For patients that suffer from dizziness or imbalance, we offer medical management, Vestibular rehabilitation therapy, and the Epley (canalith-repositioning maneuver), when warranted. It is our priority to reduce your inner ear related symptoms, reduce your risk of falling. Our goal is to improve your quality of life when we comprise your individualized treatment plan.
Otologic Disorders We Treat or rehabilitate:
Acoustic Neuroma: Benign growth arising from the hearing and balance nerve deep to the inner ear. Symptoms include slowly progressive imbalance, unilateral tinnitus, dizziness, and asymmetric hearing loss.

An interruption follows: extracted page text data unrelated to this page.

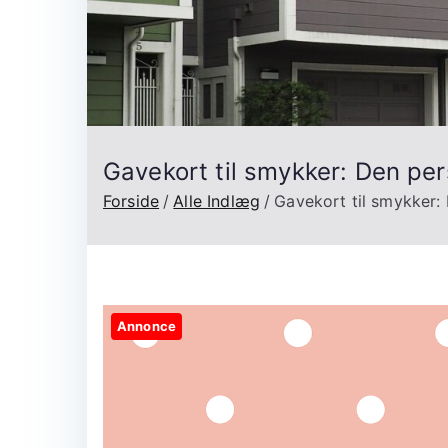
Gavekort til smykker: Den per
Forside
Alle Indlæg
Gavekort til smykker: 
Annonce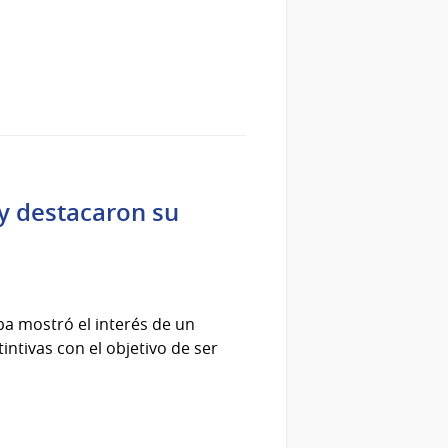
ay destacaron su
pa mostró el interés de un
ntivas con el objetivo de ser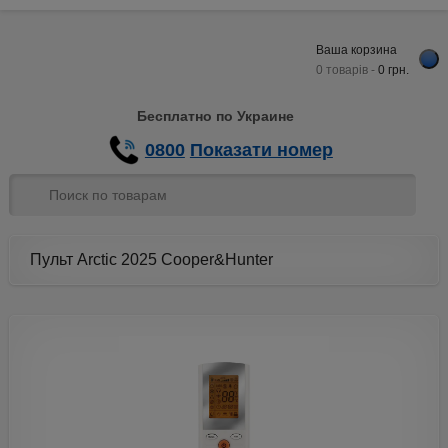
Ваша корзина
0 товарів -
0
грн.
Бесплатно по Украине
0800
Показати номер
Пульт Arctic 2025 Cooper&Hunter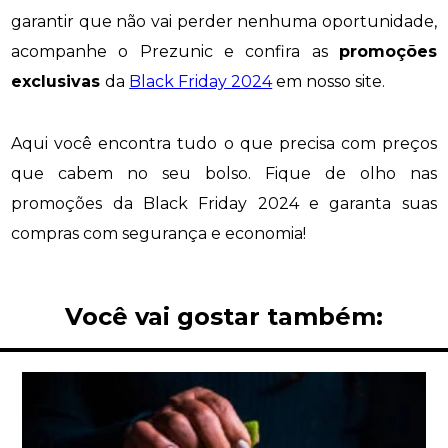
garantir que não vai perder nenhuma oportunidade,
acompanhe o Prezunic e confira as
promoções
exclusivas
da
Black Friday 2024
em nosso site.
Aqui você encontra tudo o que precisa com preços
que cabem no seu bolso. Fique de olho nas
promoções da Black Friday 2024 e garanta suas
compras com segurança e economia!
Você vai gostar também: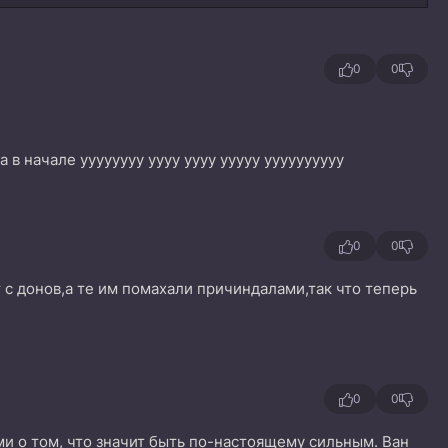
0
0
 в начале уууууууу уууу уууу ууууу уууууууууу
0
0
 с донов,а те им помахали причиндалами,так что теперь
0
0
и о том, что значит быть по-настоящему сильным. Ван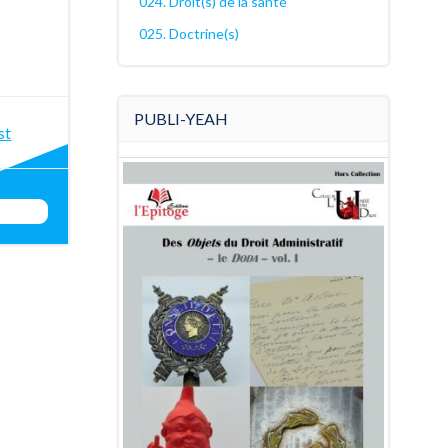
024. Droit(s) de la santé
025. Doctrine(s)
PUBLI-YEAH
st
st
igation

Benign Paroxysmal Positional Vertigo (BPPV): Symptoms of spinning, movement, disorientation, disequilibrium, brought on by particular head/body movements or positions.
Cholesteatoma: Cyst that occurs behind the eardrum and perforates the tympanic membrane, eroding ossicles; can spread throughout mastoid bone and related structures.

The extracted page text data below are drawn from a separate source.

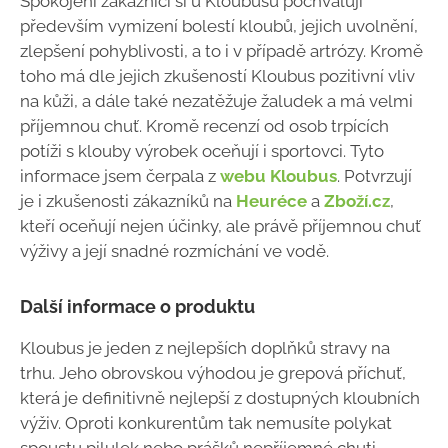
Spokojení zákazníci si u Kloubusu pochvalují
především vymizení bolestí kloubů, jejich uvolnění,
zlepšení pohyblivosti, a to i v případě artrózy. Kromě
toho má dle jejich zkušeností Kloubus pozitivní vliv
na kůži, a dále také nezatěžuje žaludek a má velmi
příjemnou chuť. Kromě recenzí od osob trpících
potíži s klouby výrobek oceňují i sportovci. Tyto
informace jsem čerpala z
webu Kloubus
. Potvrzují
je i zkušenosti zákazníků na
Heuréce
a
Zboží.cz
,
kteří oceňují nejen účinky, ale právě příjemnou chuť
výživy a její snadné rozmíchání ve vodě.
Další informace o produktu
Kloubus je jeden z nejlepších doplňků stravy na
trhu. Jeho obrovskou výhodou je grepová příchuť,
která je definitivně nejlepší z dostupných kloubních
výživ. Oproti konkurentům tak nemusíte polykat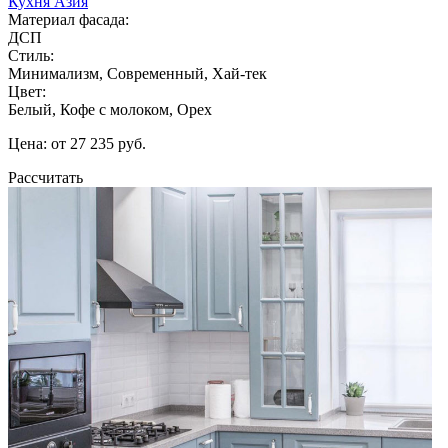
Кухня Азия
Материал фасада:
ДСП
Стиль:
Минимализм, Современный, Хай-тек
Цвет:
Белый, Кофе с молоком, Орех
Цена: от 27 235 руб.
Рассчитать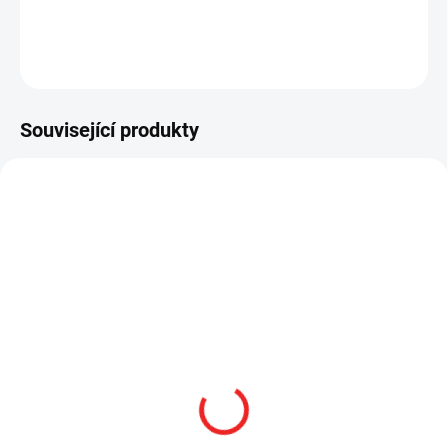
DETAILNÍ INFORMACE
ZEPTAT SE
HLÍDAT
Související produkty
NA DOTAZ
SKLADEM
Streamlight STINGER
Červený odklápěcí filtr
HPL, Nabíjecí LED
pro Stinger, PolyStinger,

Eardrum Perforation: Opening in the tympanic membrane typically from infection, inflammation, or trauma.
Endolymphatic Hydrops: Elevated inner ear fluid pressure. Symptoms of hydrops include pressure or fullness in the ears, hearing loss, dizziness, and imbalance.
"Surfer's Ear" Exostosis: Bony growths in the external auditory canal; commonly occurs after years of exposure to the forceful rush of cold water while surfing in the ear canal, which leads to plugging, infections, ear blockage, and hearing loss.
Glomus Tumor: Vascular benign tumor arising from veins in bone around the structures of hearing and balance.
Meniere's Disease: Disorder in the regulation of inner ear fluid pressure resulting in fluctuating nerve hearing loss, episodes of severe spinning vertigo, tinnitus, and often a sensation of fullness or pressure in the ears or head.
Noise Induced Hearing Loss (NIHL): Exposure to loud sound(s) resulting in sustained hearing impairments or permanent damage to the hair cells of the inner ear.
Otitis Media: Inflammation or infection marked by an accumulation of pus or fluid in the middle ear space.
Otosclerosis: A disease of the bone that surrounds the inner ear that results in hearing loss most commonly from reduced vibration of the stapes bone; one of the most correctable causes of hearing loss.
Polyp: Benign inflammatory growth occurring in the external canal, on the eardrum, or in the middle ear.
Presbycusis: Permanent partial hearing loss that occurs with aging; can be improved by a properly fit hearing aid.
Sudden Sensorineural Hearing Loss: Onset of hearing loss within minutes to hours that involves the inner ear, usually from viral or small vessel causes; often improved by prompt medical treatment.
Temporal Bone Fractures: Caused by high force trauma such as motor vehicle accidents or blows to the head or face.
Tinnitus: Ringing, buzzing, or other abnormal noises in the ears or head that is not generated by an external source; often the sign of an otologic disorder and usually improved with treatment, including masking techniques.